Although only the first anniversary of the death is commemorated, Filipinos remember all of their ancestors’ deaths at their cemetery sites on All Saints’ Day (November 1) and All Souls’ Day (November 2). (November 2).




Female family members traditionally spend the entire day making an elaborate dinner in honour of the departed person, which is subsequently shared by the entire family.


Additionally, incense sticks are lit in honour and memory of the deceased person. Because it is not uncommon for a family to celebrate numerous gi each year, the ritual also acts as a time for families to reunite, similar to the Vietnamese new year, Tt. Those who inherit the family estates, usually the deceased’s most senior patrilineal descendant, are responsible for the rituals.


Certain traditional Vietnamese meals (especially desserts) are specifically cooked during death anniversary banquets in Vietnamese culture. In addition, the favourite meals of the individual being remembered are prepared. Chicken, beloved meat in Vietnam, is frequently prepared as well. Small stuffed glutinous rice flour balls wrapped in leaves known as bánh t are a popular delicacy in Central Vietnam. Because preparing so many intricate foods takes so much time, some families opt to buy or pay caterers to cook certain dishes. A soft-boiled egg is also commonly prepared and then delivered to the oldest grandson.


Sri Lanka


Death anniversaries are regularly observed in Sri Lanka after seven days, three months, and one year.

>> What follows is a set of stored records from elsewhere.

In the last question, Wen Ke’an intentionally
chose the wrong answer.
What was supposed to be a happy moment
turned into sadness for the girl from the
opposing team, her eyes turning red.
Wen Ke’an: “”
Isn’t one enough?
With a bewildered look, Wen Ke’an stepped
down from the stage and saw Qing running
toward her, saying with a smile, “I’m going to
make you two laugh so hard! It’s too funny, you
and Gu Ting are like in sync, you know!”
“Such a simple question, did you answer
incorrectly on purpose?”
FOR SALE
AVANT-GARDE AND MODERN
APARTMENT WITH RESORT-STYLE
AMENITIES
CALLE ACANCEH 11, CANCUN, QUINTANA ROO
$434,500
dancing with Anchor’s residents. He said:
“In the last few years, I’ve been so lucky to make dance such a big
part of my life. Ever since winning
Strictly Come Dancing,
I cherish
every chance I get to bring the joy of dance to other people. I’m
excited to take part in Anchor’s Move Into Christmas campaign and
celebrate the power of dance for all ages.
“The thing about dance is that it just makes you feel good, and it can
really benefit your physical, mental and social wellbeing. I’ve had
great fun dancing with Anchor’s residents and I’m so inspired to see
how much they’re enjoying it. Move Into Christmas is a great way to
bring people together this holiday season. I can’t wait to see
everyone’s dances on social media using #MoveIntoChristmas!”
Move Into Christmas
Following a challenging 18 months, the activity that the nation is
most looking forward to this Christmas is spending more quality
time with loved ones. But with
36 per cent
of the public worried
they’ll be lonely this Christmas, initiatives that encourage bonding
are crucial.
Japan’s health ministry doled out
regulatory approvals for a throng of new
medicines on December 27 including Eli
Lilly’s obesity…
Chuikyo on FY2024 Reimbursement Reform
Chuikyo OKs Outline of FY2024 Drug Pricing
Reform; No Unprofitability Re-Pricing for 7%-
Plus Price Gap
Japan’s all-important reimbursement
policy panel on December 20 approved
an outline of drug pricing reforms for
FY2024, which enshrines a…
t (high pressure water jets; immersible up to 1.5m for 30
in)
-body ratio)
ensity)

They invite a Buddhist monk, neighbours, and relatives to their home at night after 7 days (nearly 7 pm). With Buddhist teachings, the monk offers to advise the populace. It is known as “Dharma Dna” in Sinhalese. Following that, they serve food to the guests who have been invited. After that day, they bring food to the temple or some people host almsgiving for monks at their homes. Buddhists believe that by doing so, they will receive merit.


They do the same for three months and a year. Some people invite monks to their homes late at night and host a Pirith chanting session. On the three-month anniversary of a person’s death, this is a frequent practice.


You can find solace in revisiting a specific area you frequented with your loved one on their death anniversary. This might be a place where you spent a lot of time together or where you simply had some memorable moments. It could be a cafe, a beach, a hiking trail, or a vacation place.


Being present in a physical location that meant something to you both might be a tangible method to remember priceless shared moments. Soak up the ambience and let the sights and sounds transport you back in time.


For those who were a significant part of the dead person’s life, the anniversary of their death is usually a day of mourning and contemplation. A death anniversary can be painful, but it also provides an opportunity to reflect. It’s an opportunity to reflect on the happy and humorous experiences you shared with your special someone, and to express gratitude for the good times.



A death anniversary might be commemorated in a variety of ways. Today is a day to honour and thank your loved ones for the gift they have given you, as well as to honour and thank them for the life they have led, in any way that feels appropriate.